Go over the records and copy every line with the string "لنقاط".

● Given information:
╔══
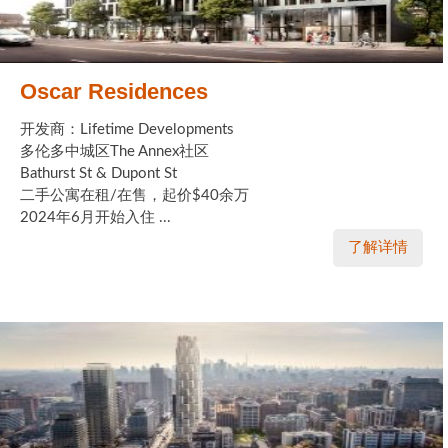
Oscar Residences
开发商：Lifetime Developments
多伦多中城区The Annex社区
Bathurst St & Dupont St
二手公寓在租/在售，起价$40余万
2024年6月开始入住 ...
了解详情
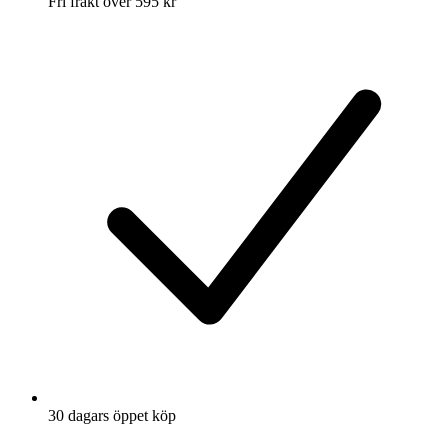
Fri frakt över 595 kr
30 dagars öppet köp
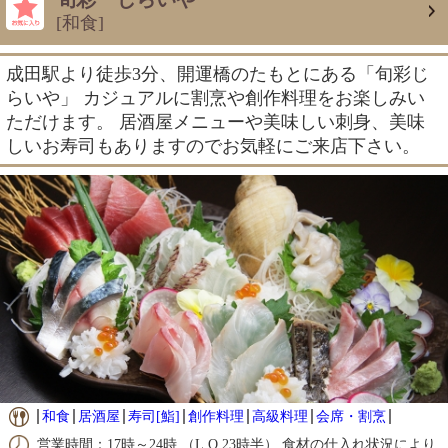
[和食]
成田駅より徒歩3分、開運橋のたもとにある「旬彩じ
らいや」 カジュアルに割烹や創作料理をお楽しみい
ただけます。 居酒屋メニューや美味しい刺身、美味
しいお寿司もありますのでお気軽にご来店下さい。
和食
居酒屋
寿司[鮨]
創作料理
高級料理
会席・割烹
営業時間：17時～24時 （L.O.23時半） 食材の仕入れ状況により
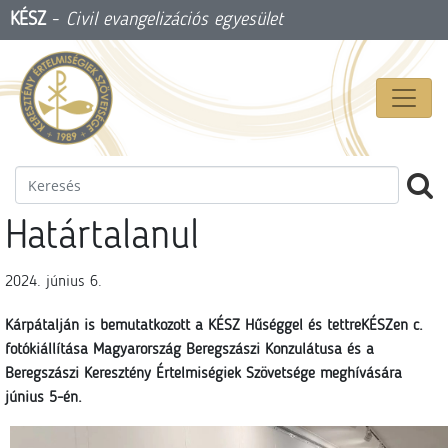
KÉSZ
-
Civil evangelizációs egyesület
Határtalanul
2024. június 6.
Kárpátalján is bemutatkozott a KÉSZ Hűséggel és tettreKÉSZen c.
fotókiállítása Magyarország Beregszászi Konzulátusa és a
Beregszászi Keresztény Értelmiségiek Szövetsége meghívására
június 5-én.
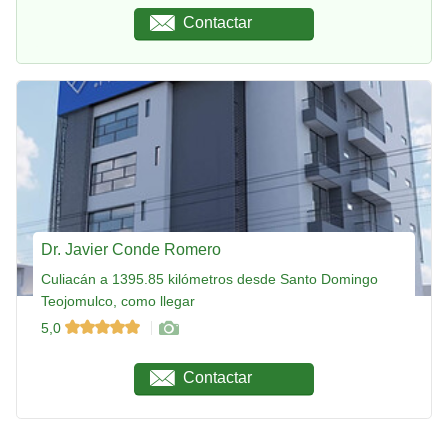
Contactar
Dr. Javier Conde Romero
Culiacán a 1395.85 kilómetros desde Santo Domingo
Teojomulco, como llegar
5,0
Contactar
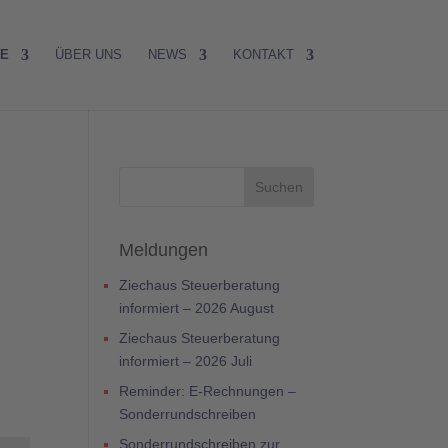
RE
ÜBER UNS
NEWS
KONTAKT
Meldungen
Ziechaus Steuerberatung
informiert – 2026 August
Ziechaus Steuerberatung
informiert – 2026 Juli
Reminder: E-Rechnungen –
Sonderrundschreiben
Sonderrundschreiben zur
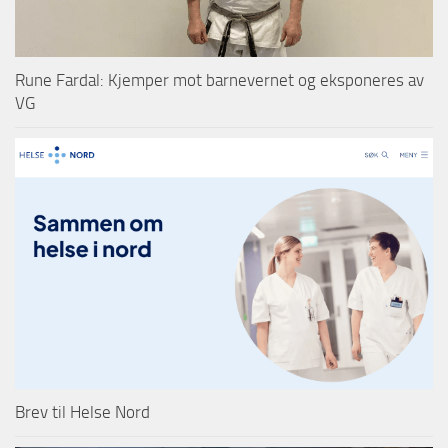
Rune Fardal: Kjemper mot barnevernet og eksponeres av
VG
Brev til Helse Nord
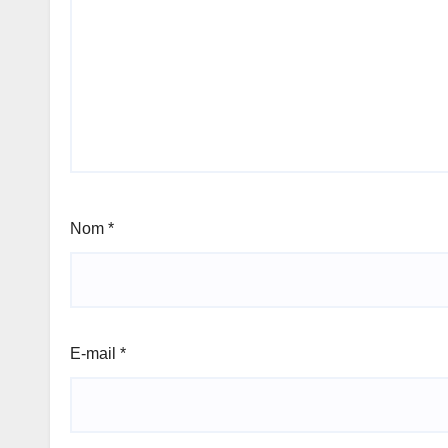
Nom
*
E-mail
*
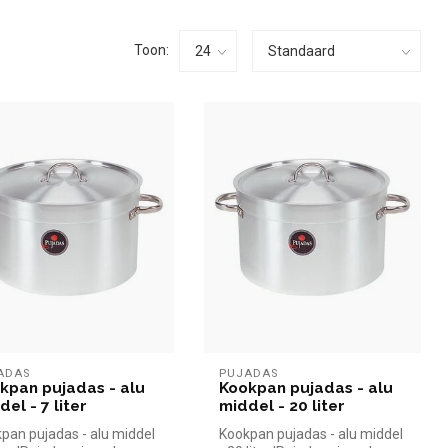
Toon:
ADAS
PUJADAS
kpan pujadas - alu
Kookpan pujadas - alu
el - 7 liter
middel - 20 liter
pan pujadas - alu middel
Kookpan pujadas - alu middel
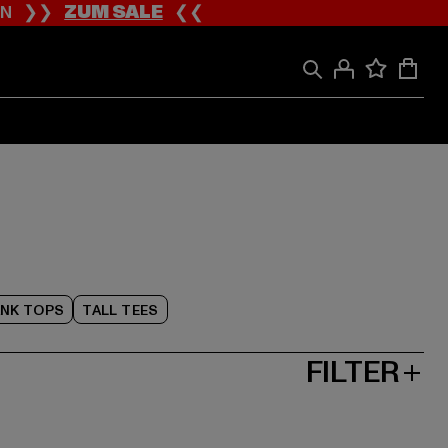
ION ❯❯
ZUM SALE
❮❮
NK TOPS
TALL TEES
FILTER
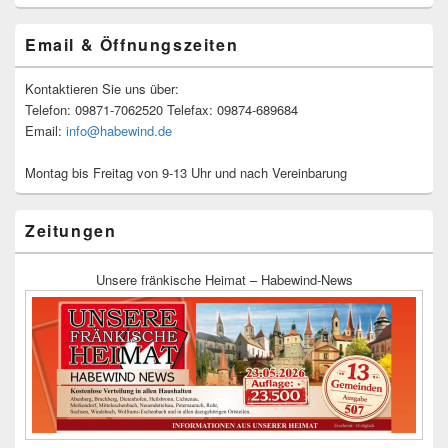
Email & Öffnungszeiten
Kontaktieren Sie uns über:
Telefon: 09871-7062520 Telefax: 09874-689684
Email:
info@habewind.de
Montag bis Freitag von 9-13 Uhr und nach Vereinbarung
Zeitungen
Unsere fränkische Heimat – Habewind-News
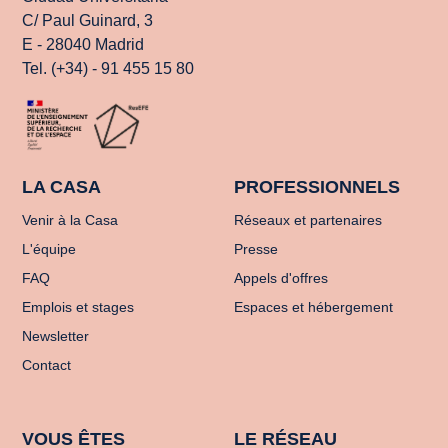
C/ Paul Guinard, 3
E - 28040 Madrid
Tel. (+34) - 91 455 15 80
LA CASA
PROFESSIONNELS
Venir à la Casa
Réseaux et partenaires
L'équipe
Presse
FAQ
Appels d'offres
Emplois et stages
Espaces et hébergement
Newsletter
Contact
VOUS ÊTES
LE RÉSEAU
╚══
╔══
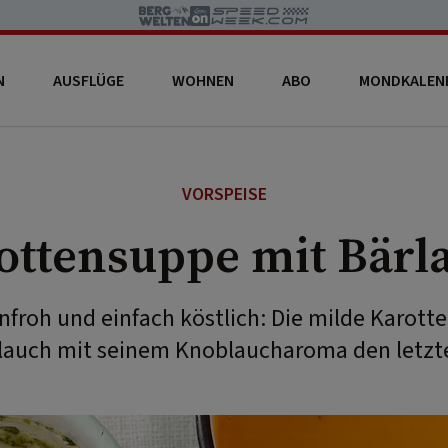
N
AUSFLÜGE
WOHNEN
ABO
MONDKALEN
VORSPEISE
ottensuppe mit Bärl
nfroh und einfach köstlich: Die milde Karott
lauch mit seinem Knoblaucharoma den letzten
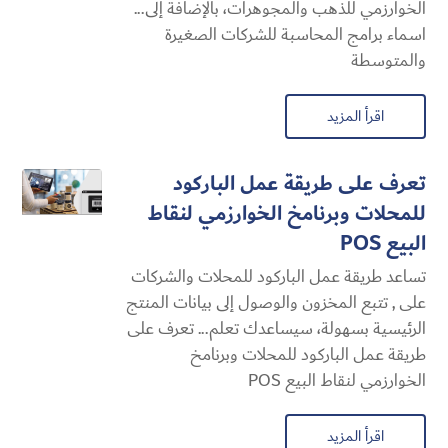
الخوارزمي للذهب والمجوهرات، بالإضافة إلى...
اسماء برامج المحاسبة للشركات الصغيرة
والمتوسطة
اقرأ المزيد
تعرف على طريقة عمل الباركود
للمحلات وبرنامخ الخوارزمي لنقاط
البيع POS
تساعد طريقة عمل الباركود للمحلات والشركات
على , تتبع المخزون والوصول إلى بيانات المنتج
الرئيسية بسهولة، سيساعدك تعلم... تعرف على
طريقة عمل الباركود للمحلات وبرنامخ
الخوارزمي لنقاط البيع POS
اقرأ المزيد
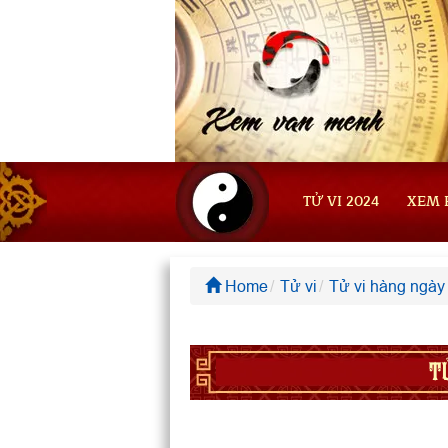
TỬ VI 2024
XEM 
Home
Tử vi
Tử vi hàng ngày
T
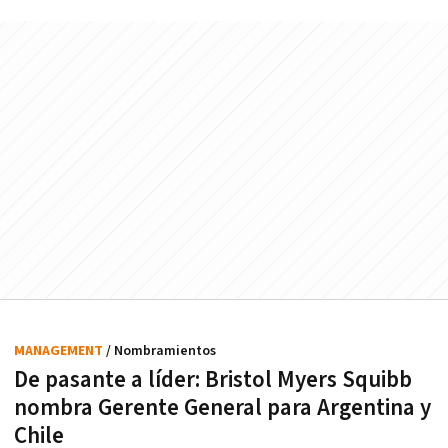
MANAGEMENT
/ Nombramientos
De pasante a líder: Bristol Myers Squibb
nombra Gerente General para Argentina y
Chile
╚══
● Response area:
للمحلات وبرنامخ الخوارزمي لنقاط
الخوارزمي لنقاط البيع POS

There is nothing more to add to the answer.